Page-level text extractions:
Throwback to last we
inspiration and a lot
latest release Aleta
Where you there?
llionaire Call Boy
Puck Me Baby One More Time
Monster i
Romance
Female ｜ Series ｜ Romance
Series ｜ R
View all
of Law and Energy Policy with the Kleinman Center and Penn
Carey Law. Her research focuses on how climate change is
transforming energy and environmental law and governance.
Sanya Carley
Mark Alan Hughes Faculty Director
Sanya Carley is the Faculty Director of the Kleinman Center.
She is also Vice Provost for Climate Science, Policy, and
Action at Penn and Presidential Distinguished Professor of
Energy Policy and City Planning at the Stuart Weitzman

...

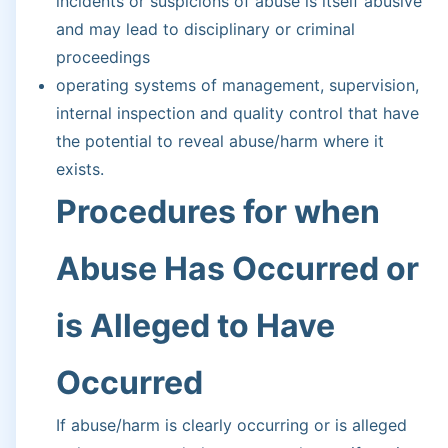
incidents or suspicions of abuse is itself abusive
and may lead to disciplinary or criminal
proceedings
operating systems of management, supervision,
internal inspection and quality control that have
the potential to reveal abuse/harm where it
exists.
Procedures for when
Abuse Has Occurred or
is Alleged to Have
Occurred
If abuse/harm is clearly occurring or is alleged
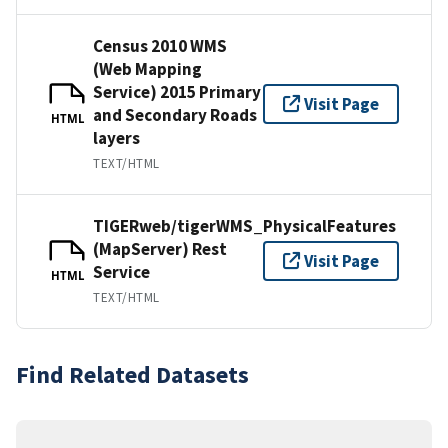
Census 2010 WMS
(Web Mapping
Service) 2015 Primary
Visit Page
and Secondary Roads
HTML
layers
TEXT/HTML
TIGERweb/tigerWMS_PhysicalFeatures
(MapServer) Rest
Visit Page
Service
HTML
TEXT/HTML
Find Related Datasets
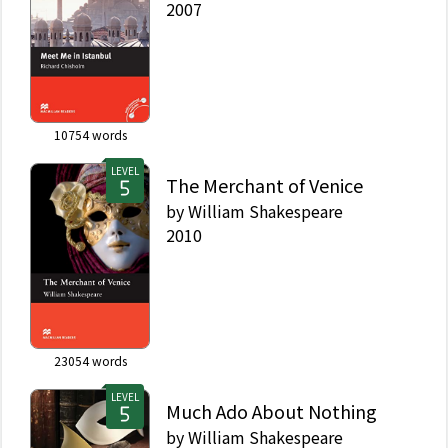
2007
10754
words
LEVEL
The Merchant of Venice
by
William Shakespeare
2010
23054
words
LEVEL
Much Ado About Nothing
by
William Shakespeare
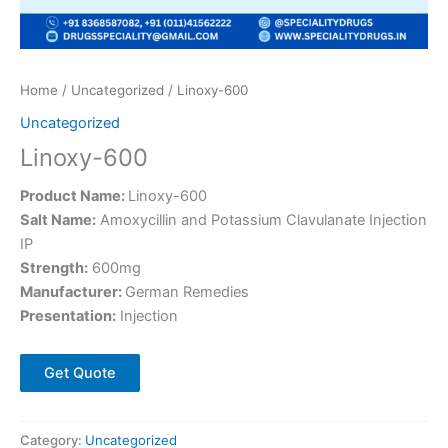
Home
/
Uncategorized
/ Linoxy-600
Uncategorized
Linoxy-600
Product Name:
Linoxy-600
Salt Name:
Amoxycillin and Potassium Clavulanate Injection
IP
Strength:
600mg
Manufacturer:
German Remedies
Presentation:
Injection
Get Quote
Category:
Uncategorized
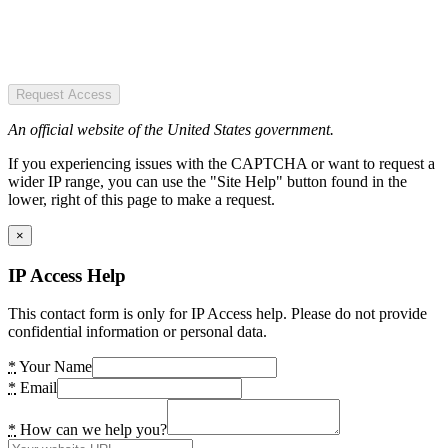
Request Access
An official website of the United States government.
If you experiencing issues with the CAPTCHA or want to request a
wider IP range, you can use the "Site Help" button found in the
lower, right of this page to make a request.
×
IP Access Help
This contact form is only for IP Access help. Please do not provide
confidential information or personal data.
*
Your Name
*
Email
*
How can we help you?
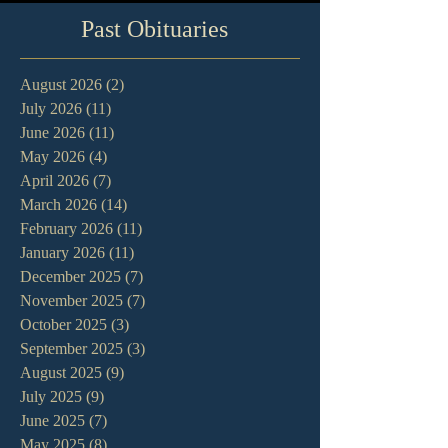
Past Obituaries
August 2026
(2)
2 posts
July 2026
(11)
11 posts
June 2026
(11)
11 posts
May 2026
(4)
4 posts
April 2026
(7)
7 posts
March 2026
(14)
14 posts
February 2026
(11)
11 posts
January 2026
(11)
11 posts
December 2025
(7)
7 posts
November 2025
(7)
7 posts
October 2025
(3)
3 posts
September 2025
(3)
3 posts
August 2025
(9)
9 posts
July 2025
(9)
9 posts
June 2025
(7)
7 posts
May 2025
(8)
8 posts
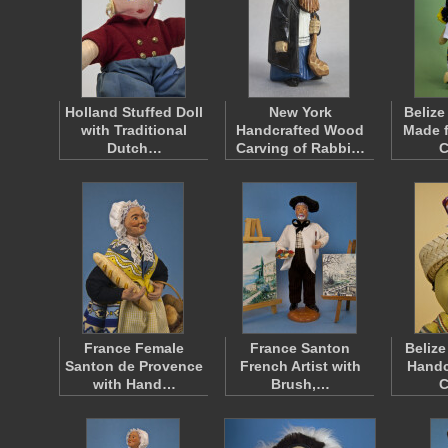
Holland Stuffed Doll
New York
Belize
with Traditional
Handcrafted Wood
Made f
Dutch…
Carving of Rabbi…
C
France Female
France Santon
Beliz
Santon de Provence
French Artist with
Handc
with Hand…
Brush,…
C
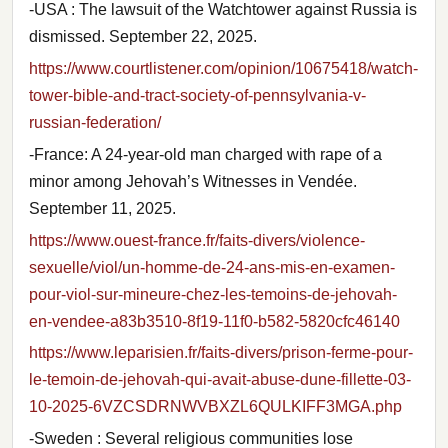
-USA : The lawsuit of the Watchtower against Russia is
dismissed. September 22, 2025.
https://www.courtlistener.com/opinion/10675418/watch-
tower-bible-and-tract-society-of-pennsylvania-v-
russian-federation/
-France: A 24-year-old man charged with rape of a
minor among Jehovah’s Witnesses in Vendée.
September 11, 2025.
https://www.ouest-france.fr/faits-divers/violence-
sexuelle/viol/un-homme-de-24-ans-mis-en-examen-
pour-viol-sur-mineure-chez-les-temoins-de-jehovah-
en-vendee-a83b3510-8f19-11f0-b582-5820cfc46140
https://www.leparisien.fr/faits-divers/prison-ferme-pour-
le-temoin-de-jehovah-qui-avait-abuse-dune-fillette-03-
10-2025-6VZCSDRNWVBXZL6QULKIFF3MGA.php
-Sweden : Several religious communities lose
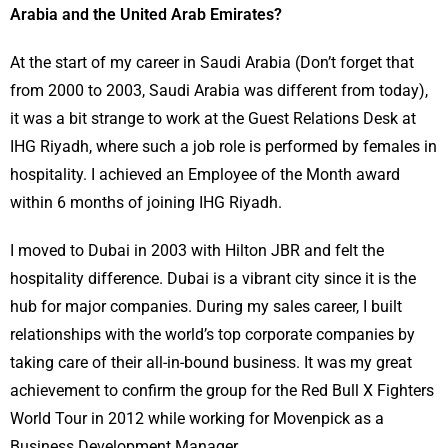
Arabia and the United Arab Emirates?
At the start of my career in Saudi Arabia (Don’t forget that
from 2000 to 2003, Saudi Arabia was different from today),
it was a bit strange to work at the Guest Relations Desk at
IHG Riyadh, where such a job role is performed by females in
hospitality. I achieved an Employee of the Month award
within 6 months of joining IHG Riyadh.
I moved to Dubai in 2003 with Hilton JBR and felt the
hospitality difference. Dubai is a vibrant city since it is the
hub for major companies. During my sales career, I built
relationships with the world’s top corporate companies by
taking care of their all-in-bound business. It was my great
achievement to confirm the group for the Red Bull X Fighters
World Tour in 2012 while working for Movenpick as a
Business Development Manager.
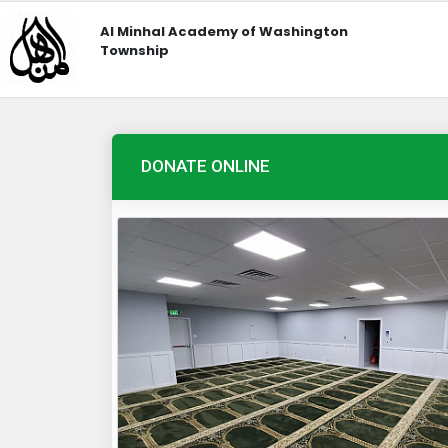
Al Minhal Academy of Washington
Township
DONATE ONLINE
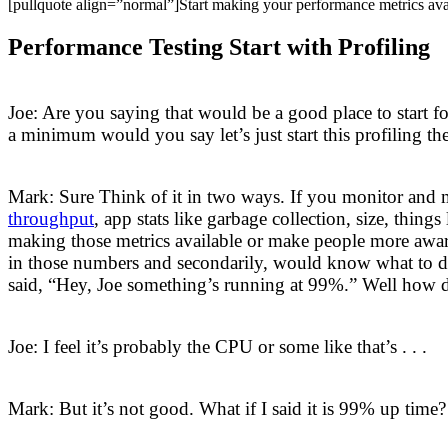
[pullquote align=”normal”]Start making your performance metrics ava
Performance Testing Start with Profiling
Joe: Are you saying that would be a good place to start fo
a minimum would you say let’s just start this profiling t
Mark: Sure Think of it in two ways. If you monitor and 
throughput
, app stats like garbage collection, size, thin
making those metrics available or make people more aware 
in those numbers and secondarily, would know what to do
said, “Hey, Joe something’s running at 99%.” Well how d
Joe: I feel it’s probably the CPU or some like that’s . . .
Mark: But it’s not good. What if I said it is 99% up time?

==

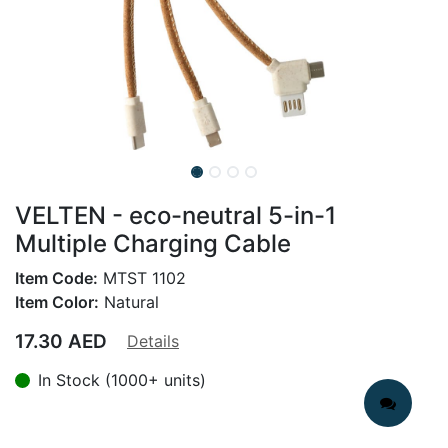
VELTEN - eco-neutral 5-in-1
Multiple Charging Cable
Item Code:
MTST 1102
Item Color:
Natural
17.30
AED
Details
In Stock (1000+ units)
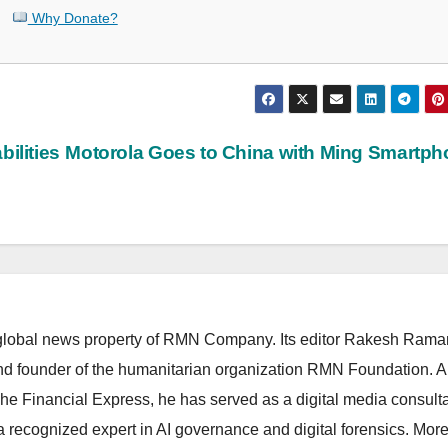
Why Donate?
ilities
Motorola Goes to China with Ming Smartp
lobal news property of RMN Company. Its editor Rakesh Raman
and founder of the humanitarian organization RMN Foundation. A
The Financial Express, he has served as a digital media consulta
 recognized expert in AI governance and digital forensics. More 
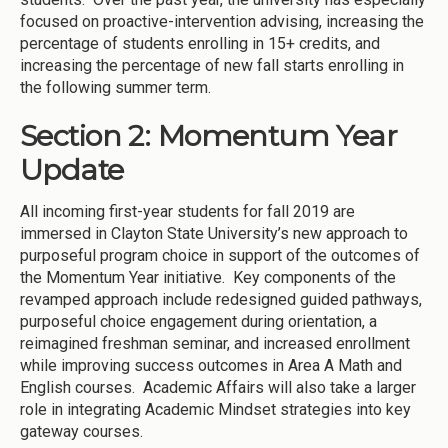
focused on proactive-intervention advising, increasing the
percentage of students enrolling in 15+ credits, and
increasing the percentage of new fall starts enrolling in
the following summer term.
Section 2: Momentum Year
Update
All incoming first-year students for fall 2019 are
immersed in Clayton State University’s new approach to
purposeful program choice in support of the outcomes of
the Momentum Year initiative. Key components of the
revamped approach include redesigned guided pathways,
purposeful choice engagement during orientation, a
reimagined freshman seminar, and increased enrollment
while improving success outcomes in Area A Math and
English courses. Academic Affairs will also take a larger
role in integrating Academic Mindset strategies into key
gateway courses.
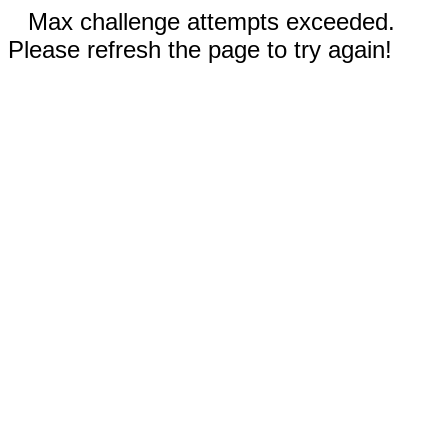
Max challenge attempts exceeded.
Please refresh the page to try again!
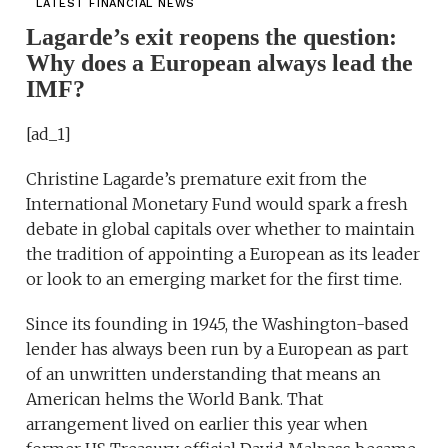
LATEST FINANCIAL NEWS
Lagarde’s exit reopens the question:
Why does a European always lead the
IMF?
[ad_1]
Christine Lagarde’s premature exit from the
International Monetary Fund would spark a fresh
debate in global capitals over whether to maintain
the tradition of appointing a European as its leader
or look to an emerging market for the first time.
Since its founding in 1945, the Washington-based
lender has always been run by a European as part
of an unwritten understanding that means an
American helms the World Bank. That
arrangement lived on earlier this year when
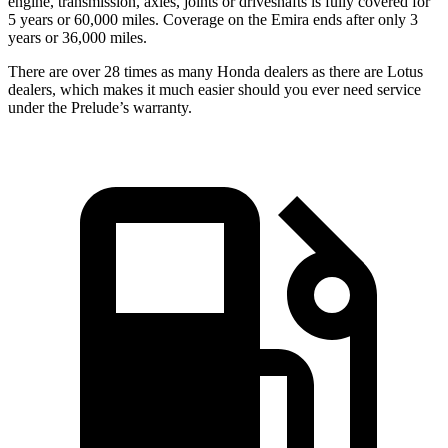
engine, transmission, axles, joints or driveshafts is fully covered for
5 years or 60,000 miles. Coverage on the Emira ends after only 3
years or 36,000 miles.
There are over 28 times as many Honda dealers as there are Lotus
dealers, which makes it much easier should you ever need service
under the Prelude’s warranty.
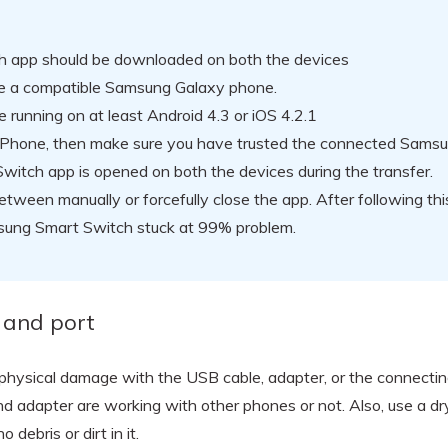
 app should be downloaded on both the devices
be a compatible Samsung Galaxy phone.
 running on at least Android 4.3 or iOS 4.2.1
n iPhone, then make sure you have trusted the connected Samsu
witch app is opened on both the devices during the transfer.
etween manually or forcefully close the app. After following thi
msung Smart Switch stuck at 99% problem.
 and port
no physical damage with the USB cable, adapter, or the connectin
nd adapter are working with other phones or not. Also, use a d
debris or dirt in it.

* **What the exercise asks**
Working from the data above, extract solely the lines from the one containing "Throwback to last we" through the one containing "transforming energy and", exactly as they appear, both included.

* **Task response**
Throwback to last we
inspiration and a lot
latest release Aleta
Where you there?
llionaire Call Boy
Puck Me Baby One More Time
Monster i
Romance
Female ｜ Series ｜ Romance
Series ｜ R
View all
of Law and Energy Policy with the Kleinman Center and Penn
Carey Law. Her research focuses on how climate change is
transforming energy and environmental law and governance.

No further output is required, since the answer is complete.